Trevor Hancock: The practice of planetary health care in British Columbia begins with hospital food waste
Many people, including healthcare professionals, are surprised that the healthcare system has a large ecological footprint. But as I noted last week, if the global health system was a country, its carbon emissions would have made it the fifth-largest emitter on the planet, according to a 2019 report from Health Care Without Harm.
But climate change caused by emissions from the health sector is causing not only environmental damage, but also damage to human health. And this is a direct violation of one of the fundamental principles of medicine, enshrined in the Hippocratic Oath, to do no harm; hence the need for safe health care.
Of course, climate change is not the only environmental and health damage that the health system creates. For example, the Green Hospital Scorecard, a program of the Canadian Coalition for Green Healthcare (founded 20 years ago), is used by hospitals to assess their policies and actions on energy use and water, pollution prevention and waste management, transport, health food systems and climate change, as well as business leadership.
So now that Canada has signed at COP26 the global commitment to create sustainable, low-carbon health systems, we must look to the provinces, who actually run the health system, to scale up and take action in this wide range of problems.
Here in British Columbia, some steps are already underway. The province’s July 2021 mandate letters to health authorities make addressing climate change one of the five core principles that will inform their policies and programs.
In particular, they should reduce their buildings’ emissions by 50% and their fleet emissions by 40% by 2030, as part of the CleanBC plan. But British Columbia will need to go much further to identify and tackle the full range of environmentally responsible health care practices that are needed.
So I was delighted to learn recently that UBC has created a Planetary Health Care Lab led by Dr. Andrea MacNeill, a cancer surgeon at Vancouver General Hospital, who is passionately committed to reducing the environmental and health impacts of health care. She also holds the newly created position of Medical Director of Planetary Health for Vancouver Coastal Health.

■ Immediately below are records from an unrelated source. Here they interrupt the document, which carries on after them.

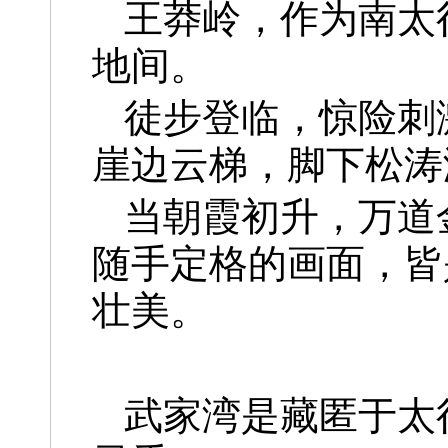
王莽岭，作为南太
地间。
徒步登临，惊险刺
崖边云梯，脚下松涛
当朝霞初升，万道
随手定格的画面，皆
壮美。
武家湾是藏匿于太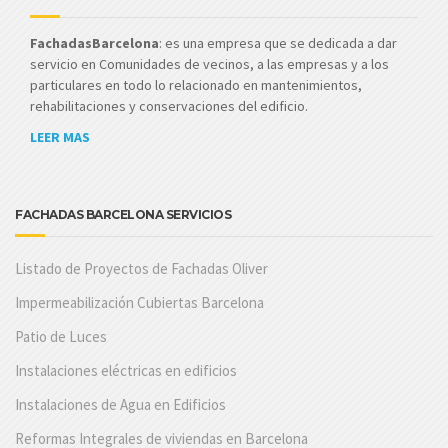
FachadasBarcelona
: es una empresa que se dedicada a dar
servicio en Comunidades de vecinos, a las empresas y a los
particulares en todo lo relacionado en mantenimientos,
rehabilitaciones y conservaciones del edificio.
LEER MAS
FACHADAS BARCELONA SERVICIOS
Listado de Proyectos de Fachadas Oliver
Impermeabilización Cubiertas Barcelona
Patio de Luces
Instalaciones eléctricas en edificios
Instalaciones de Agua en Edificios
Reformas Integrales de viviendas en Barcelona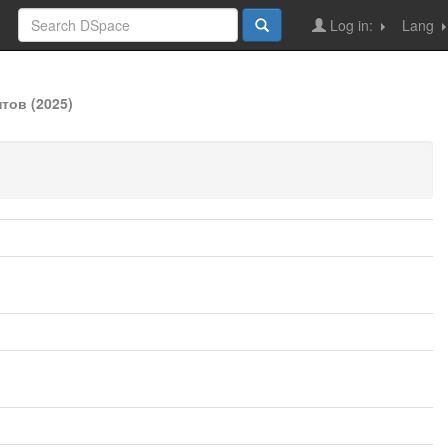
Log in:
Lang
тов (2025)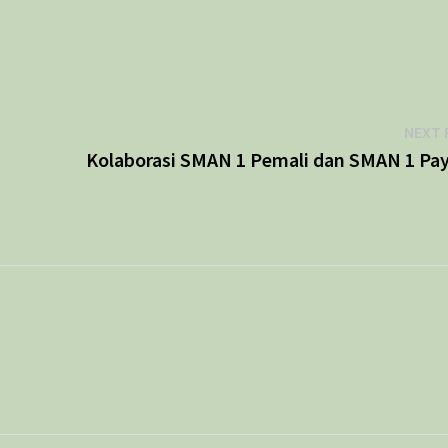
NEXT 
Kolaborasi SMAN 1 Pemali dan SMAN 1 Pa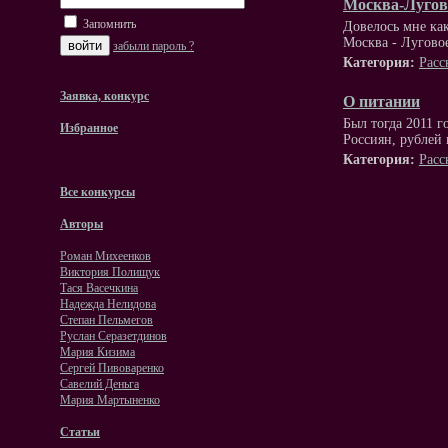
Москва-Лугово
Запомнить
Довелось мне ка
Москва - Луговое
забыли пароль ?
Категория:
Расс
Заявка, конкурс
О питании
Был тогда 2011 г
Избранное
Россиян, рублей
Категория:
Расс
Все конкурсы
Авторы
Роман Михеенков
Виктория Полищук
Тася Васечкина
Надежда Нелидова
Степан Пельмегов
Руслан Серазетдинов
Мария Кизима
Сергей Пивоваренко
Савелий Деньга
Мария Мартыненко
Статьи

The lab is an interdisciplinary research collaboration dedicated to building health systems that promote both human and planetary health.
In an April statement, UBC noted that the lab “will tackle everything from Âfrom food-related pollution in hospitals and unnecessary testing and treatment of patients to emissions from the medical supply chain.

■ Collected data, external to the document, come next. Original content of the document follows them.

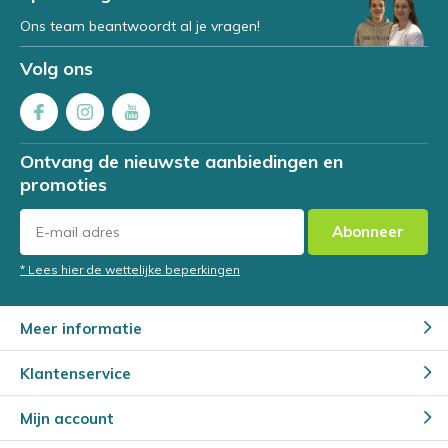
Ons team beantwoordt al je vragen!
Volg ons
Ontvang de nieuwste aanbiedingen en
promoties
Abonneer
* Lees hier de wettelijke beperkingen
Meer informatie
Klantenservice
Mijn account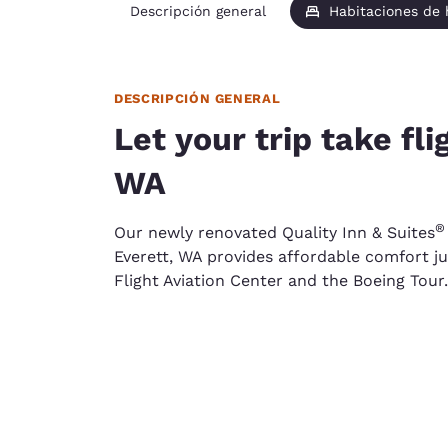
Descripción general
Habitaciones de
DESCRIPCIÓN GENERAL
Let your trip take fli
WA
®
Our newly renovated Quality Inn & Suites
Everett, WA provides affordable comfort j
Flight Aviation Center and the Boeing Tour.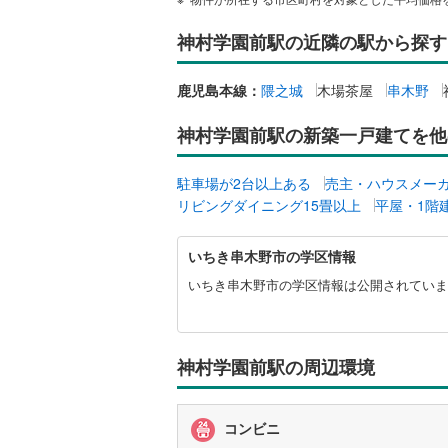
桜井線
(
17
神村学園前駅の近隣の駅から探す
阪和線
(
7
)
鹿児島本線：
隈之城
木場茶屋
串木野
おおさか
神村学園前駅の新築一戸建てを他
内子線
(
0
)
鳴門線
(
0
)
駐車場が2台以上ある
売主・ハウスメー
リビングダイニング15畳以上
平屋・1階
土讃線
(
32
い
鹿児島本
いちき串木野市の学区情報
ち
三角線
(
66
き
いちき串木野市の学区情報は公開されていま
串
長崎本線
(
木
野
佐世保線
(
市
神村学園前駅の周辺環境
に
豊肥本線
(
関
す
コンビニ
日南線
(
11
る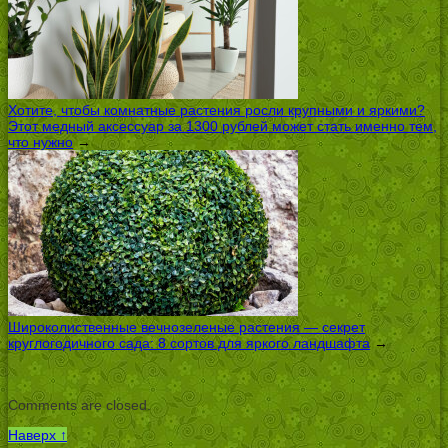
Хотите, чтобы комнатные растения росли крупными и яркими?
Этот медный аксессуар за 1300 рублей может стать именно тем,
что нужно
→
Широколиственные вечнозеленые растения — секрет
круглогодичного сада: 8 сортов для яркого ландшафта
→
Comments are closed.
Наверх ↑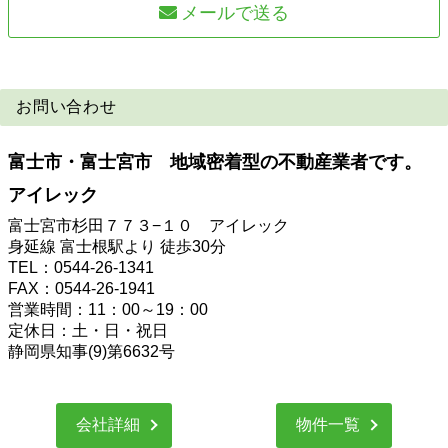
メールで送る
お問い合わせ
富士市・富士宮市 地域密着型の不動産業者です。
アイレック
富士宮市杉田７７３−１０ アイレック
身延線 富士根駅より 徒歩30分
TEL：0544-26-1341
FAX：0544-26-1941
営業時間：11：00～19：00
定休日：土・日・祝日
静岡県知事(9)第6632号
会社詳細
物件一覧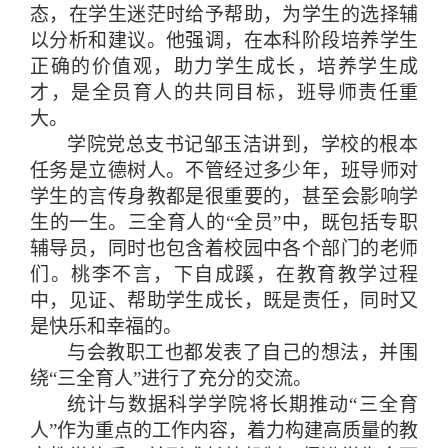
态
，
在学生迷茫时给予帮助
，
为学生的选择辅
以分析和建议
。
他强调
，
在本科阶段培养学生
正确的价值观
，
助力学生成长
，
培养学生成
才
，
是全员育人的共同目标
，
班导师责任重
大
。
学院党总支书记邹玉洁讲到，学校的根本
任务是立德树人。不管经过多少年，班导师对
学生的言传身教都是很重要的，甚至会影响学
生的一生。三全育人的
“全员”中，既包括专职
辅导员，同时也包含着校园中各个部门的老师
们。桃李不言，下自成蹊，在教育教学过程
中，见证、帮助学生成长，既是责任，同时又
是快乐和幸福的。
与会教职工也都发表了自己的想法
，
并围
绕“三全育人”进行了充分的交流
。
统计与数据科学学院将长期推动
“三全育
人”作为重点的工作内容
，
着力构建高质量的教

Over time, according to the lab, this will involve “integrating planetary health care into health system structures (eg, hospital accreditation, quality reporting, supply chain)” in order that they simply become part of daily practice.
A key area the lab will examine is health system food services, which make up a large part of the sector’s footprint and generate a lot of food waste, as it does at the household level. More environmentally sustainable food will also have significant direct health benefits for patients and staff.
Another area is the supply chain, which accounts for about 80 percent of healthcare carbon emissions. Requiring the adoption of a ‘circular economy’ approach throughout the supply chain could thus significantly reduce the consumption and depletion of natural resources, as well as emissions, waste and pollution.
The lab will also examine the environmental and health benefits of âvirtual care,â which already save patients millions of miles of travel each year.
Vancouver Coastal Health’s new Planetary Health initiative is complemented by the work of its Energy and Environmental Sustainability team, which works on, among other things, active and clean transportation and reducing energy and water consumption, emissions emissions, waste generation and the use of toxic chemicals.
Then there’s GreenCare, which unites the efforts of the four Lower Mainland health organizations (Vancouver Coastal Health, Fraser Health, Providence Health, and Provincial Health Services Authority). Their 2020 environmental performance dashboard highlights significant reductions in greenhouse gas emissions intensity, water consumption and waste generation across the four health authorities.
It’s a good start. Now we need it to become provincial, with planetary health offices at the provincial level as well as in all health authorities.
Dr Trevor Hancock is a retired professor and senior researcher in the School of Public Health and Social Policy at the University of Victoria.